Every line below that holds "intégrale" must be copied.

[Saved data entries]
---------------

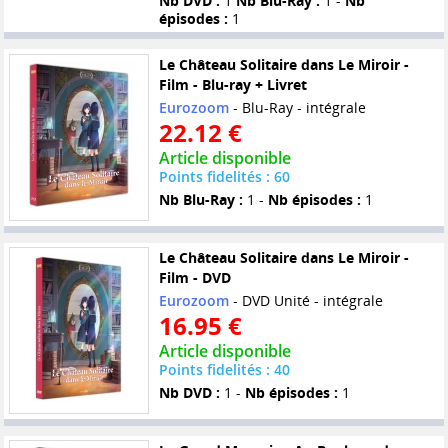
Nb DVD :
1
Nb Blu-Ray :
1 -
Nb
épisodes :
1
Le Château Solitaire dans Le Miroir -
Film - Blu-ray + Livret
Eurozoom
- Blu-Ray - intégrale
22.12 €
Article disponible
Points fidelités : 60
Nb Blu-Ray :
1 -
Nb épisodes :
1
Le Château Solitaire dans Le Miroir -
Film - DVD
Eurozoom
- DVD Unité - intégrale
16.95 €
Article disponible
Points fidelités : 40
Nb DVD :
1 -
Nb épisodes :
1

---------------

=== FINAL ANSWER ===
- Blu-Ray - intégrale
- DVD Unité - intégrale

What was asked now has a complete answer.